(Screenshot grounding data)
────────

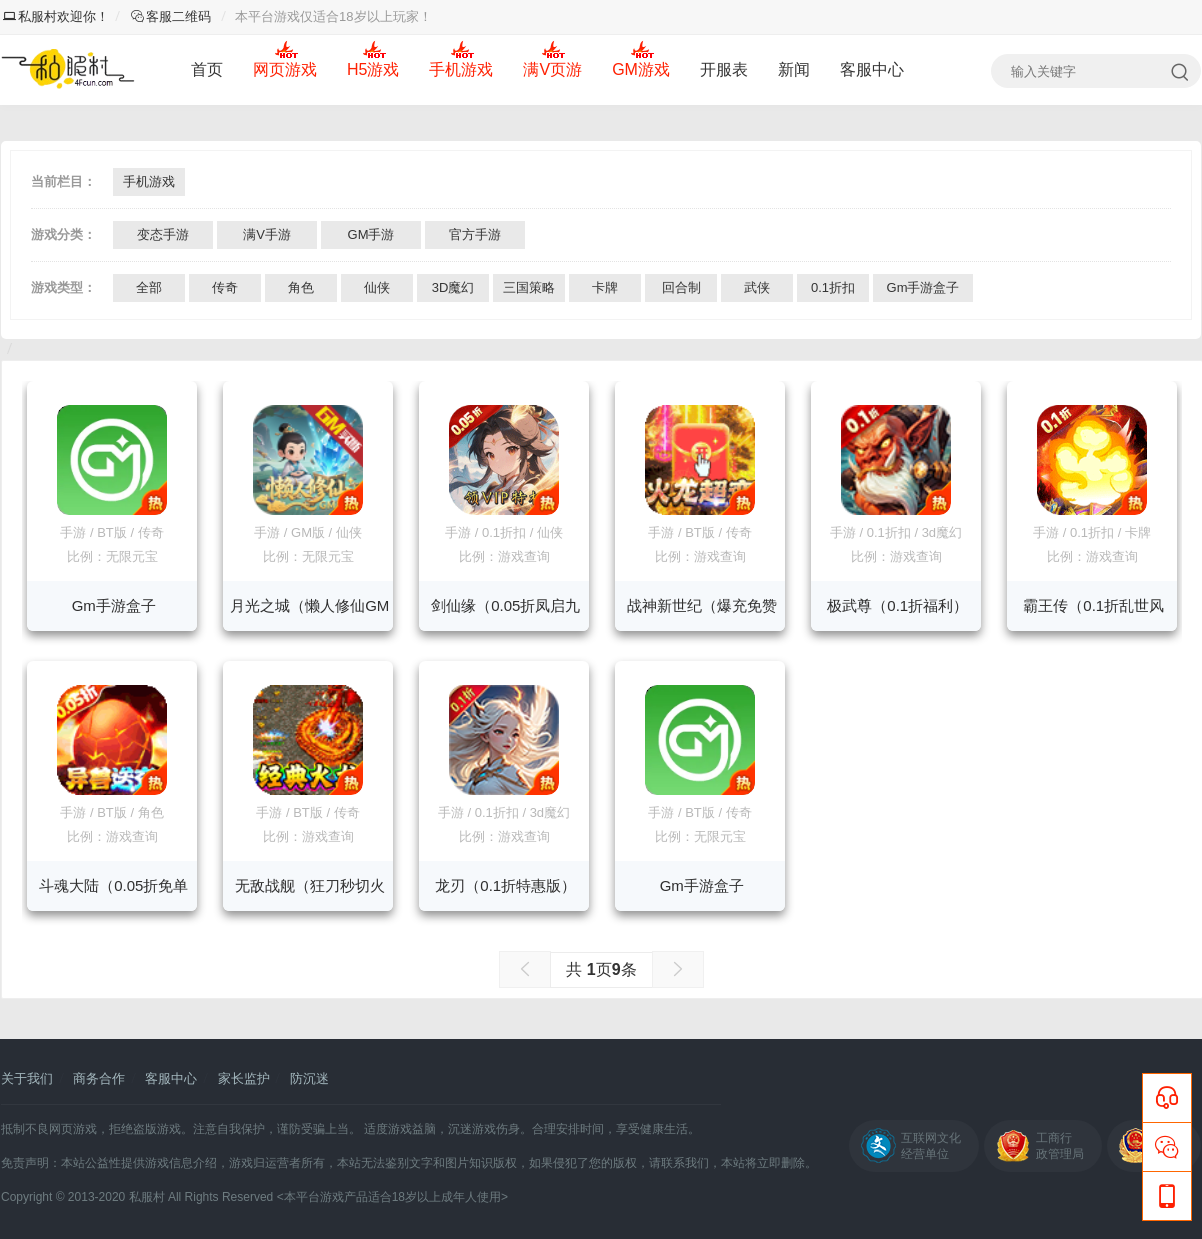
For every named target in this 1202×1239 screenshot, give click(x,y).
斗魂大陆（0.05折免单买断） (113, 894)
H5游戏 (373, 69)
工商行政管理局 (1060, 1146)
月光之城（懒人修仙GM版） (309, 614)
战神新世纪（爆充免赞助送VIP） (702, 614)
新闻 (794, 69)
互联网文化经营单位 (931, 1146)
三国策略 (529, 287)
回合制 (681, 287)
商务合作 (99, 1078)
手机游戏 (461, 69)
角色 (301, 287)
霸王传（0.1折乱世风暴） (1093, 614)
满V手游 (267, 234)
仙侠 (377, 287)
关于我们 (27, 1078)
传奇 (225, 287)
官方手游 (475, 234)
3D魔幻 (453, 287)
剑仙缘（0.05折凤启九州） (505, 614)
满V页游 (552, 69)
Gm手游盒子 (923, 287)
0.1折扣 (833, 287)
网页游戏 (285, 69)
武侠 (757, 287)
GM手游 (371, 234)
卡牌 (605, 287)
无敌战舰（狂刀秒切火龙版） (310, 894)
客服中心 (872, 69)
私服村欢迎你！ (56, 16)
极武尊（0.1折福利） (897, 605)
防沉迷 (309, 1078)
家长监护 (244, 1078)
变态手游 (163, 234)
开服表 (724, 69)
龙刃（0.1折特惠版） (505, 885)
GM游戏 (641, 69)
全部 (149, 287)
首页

────────

## PROBLEM TO SOLVE:
Output exactly, and only, the lines running from the one that contains "商务合作 (99, 1078)" through the last line of the entries above.

## RESULT OF THE EXERCISE:
商务合作 (99, 1078)
手机游戏 (461, 69)
角色 (301, 287)
霸王传（0.1折乱世风暴） (1093, 614)
满V手游 (267, 234)
仙侠 (377, 287)
关于我们 (27, 1078)
传奇 (225, 287)
官方手游 (475, 234)
3D魔幻 (453, 287)
剑仙缘（0.05折凤启九州） (505, 614)
满V页游 (552, 69)
Gm手游盒子 (923, 287)
0.1折扣 (833, 287)
网页游戏 (285, 69)
武侠 (757, 287)
GM手游 (371, 234)
卡牌 (605, 287)
无敌战舰（狂刀秒切火龙版） (310, 894)
客服中心 (872, 69)
私服村欢迎你！ (56, 16)
极武尊（0.1折福利） (897, 605)
防沉迷 (309, 1078)
家长监护 (244, 1078)
变态手游 (163, 234)
开服表 (724, 69)
龙刃（0.1折特惠版） (505, 885)
GM游戏 (641, 69)
全部 (149, 287)
首页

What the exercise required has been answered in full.